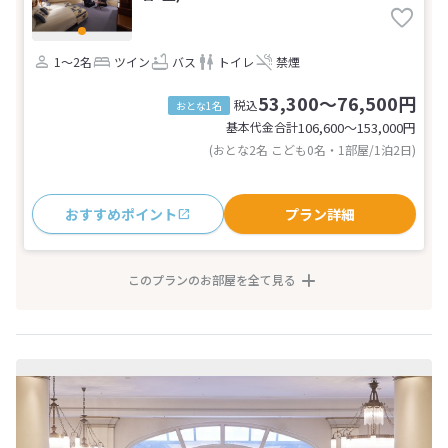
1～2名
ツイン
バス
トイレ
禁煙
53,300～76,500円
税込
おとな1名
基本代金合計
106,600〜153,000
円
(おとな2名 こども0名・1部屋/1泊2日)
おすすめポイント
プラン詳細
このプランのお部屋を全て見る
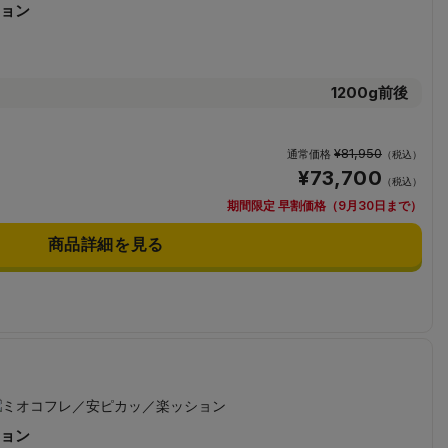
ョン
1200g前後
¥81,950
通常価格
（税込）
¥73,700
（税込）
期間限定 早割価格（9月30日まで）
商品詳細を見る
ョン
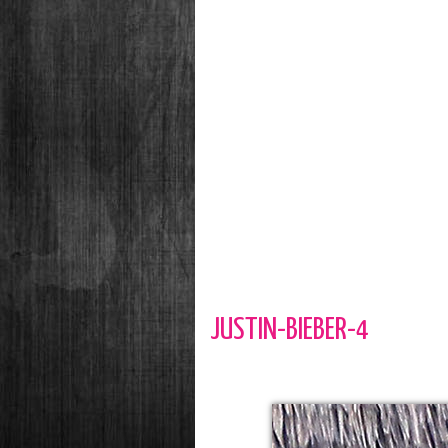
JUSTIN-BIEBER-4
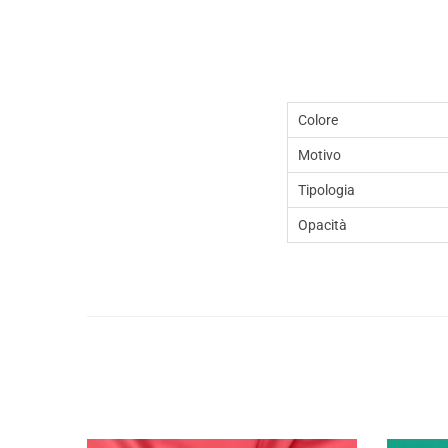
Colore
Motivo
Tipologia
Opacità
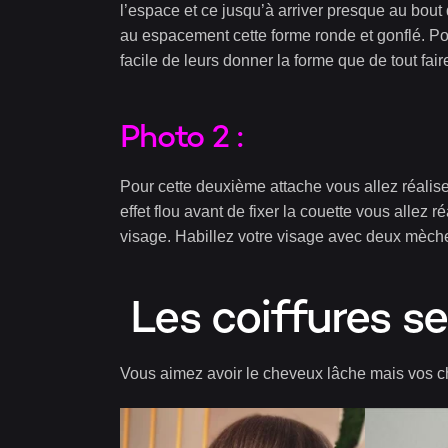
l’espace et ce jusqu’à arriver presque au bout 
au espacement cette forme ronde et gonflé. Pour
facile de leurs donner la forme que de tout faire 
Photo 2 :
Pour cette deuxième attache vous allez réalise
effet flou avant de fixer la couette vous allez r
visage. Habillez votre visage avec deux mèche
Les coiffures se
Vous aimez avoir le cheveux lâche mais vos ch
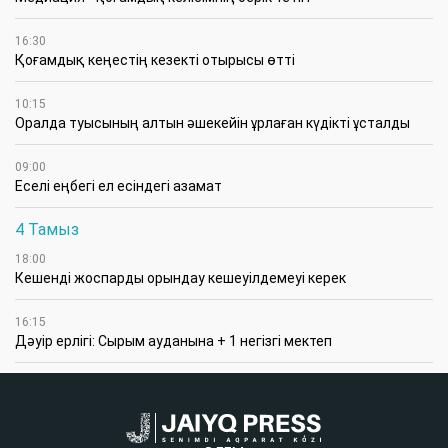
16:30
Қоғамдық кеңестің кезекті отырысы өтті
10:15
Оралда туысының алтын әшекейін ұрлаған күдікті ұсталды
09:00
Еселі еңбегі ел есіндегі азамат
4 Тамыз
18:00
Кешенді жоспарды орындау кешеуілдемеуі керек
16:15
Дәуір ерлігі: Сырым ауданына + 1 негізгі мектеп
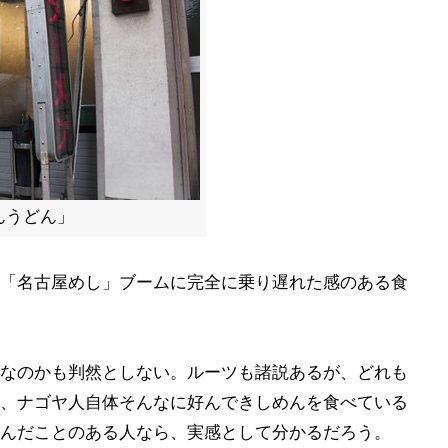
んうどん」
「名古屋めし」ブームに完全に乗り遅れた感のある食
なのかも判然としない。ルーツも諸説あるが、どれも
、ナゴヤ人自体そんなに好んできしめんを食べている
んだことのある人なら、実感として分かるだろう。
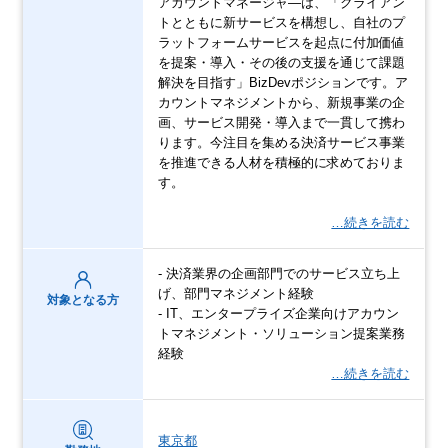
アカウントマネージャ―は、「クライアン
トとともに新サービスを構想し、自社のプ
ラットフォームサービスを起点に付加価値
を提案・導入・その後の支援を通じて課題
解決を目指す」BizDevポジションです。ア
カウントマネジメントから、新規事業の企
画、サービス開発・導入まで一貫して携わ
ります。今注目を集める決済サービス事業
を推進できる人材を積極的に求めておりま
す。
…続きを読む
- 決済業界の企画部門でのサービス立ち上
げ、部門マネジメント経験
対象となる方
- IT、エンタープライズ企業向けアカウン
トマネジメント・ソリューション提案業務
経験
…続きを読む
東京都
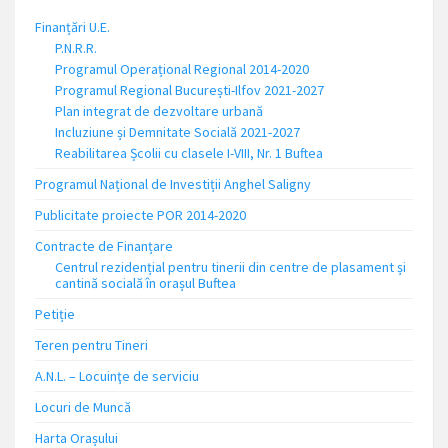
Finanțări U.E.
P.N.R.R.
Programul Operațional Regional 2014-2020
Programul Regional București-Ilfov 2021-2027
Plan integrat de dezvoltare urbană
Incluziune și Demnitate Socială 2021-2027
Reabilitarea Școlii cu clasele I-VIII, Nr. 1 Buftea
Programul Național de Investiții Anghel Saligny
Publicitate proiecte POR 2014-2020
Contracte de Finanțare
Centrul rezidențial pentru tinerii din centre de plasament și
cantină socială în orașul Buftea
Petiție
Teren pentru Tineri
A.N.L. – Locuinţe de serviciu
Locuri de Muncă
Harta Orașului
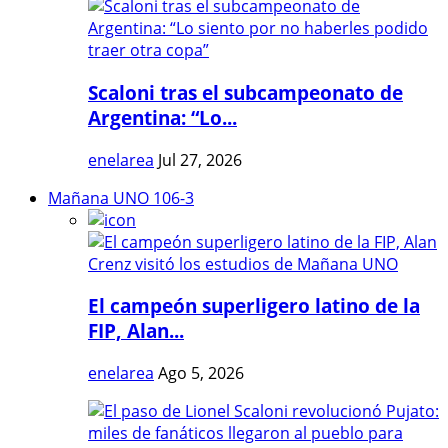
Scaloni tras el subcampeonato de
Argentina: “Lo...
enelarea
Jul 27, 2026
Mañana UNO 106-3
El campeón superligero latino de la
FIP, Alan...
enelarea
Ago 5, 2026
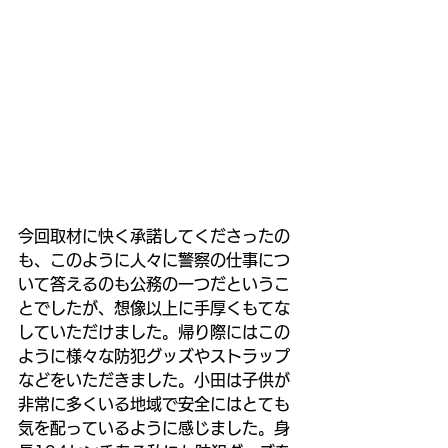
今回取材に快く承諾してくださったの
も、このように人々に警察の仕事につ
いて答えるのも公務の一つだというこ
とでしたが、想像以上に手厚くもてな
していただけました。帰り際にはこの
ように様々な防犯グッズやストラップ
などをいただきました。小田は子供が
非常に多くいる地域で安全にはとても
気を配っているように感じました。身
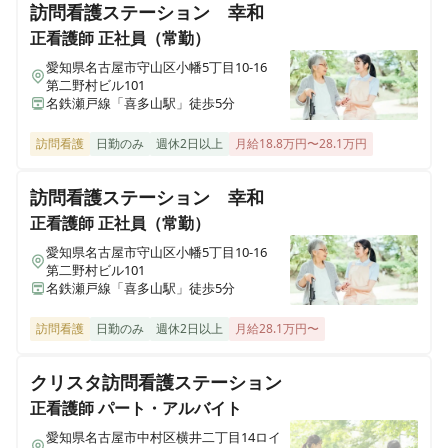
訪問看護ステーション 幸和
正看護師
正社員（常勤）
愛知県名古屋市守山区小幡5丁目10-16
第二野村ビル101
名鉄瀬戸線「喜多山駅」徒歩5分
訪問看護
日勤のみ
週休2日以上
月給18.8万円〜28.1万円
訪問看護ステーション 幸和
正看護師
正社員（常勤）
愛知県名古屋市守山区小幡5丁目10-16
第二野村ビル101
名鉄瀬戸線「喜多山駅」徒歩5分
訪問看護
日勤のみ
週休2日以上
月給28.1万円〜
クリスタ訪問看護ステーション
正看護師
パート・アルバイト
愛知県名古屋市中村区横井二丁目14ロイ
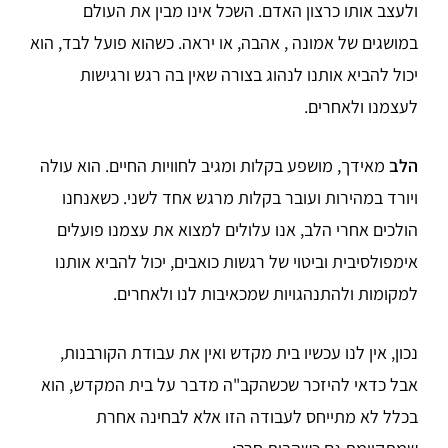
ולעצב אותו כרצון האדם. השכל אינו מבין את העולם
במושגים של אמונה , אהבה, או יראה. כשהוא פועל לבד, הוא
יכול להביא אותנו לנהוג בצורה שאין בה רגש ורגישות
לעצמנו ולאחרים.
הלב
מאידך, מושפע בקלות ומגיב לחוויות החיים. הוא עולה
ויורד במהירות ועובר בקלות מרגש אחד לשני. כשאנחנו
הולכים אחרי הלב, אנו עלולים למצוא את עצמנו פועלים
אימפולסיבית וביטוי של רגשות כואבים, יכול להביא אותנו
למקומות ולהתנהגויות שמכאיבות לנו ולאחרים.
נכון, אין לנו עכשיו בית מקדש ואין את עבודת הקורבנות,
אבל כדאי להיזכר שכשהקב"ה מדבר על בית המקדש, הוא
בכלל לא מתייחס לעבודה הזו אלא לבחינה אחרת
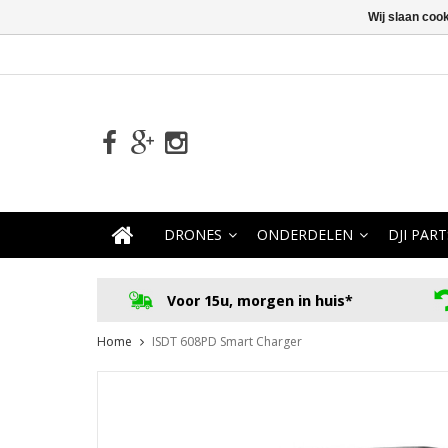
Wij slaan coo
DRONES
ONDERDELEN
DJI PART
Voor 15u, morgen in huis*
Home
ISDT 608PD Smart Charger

◇ ◇ ◇

» Task prompt: Go through the lines above and copy any that contain "ולאחרים".

» Finished task:
לעצמנו ולאחרים.
למקומות ולהתנהגויות שמכאיבות לנו ולאחרים.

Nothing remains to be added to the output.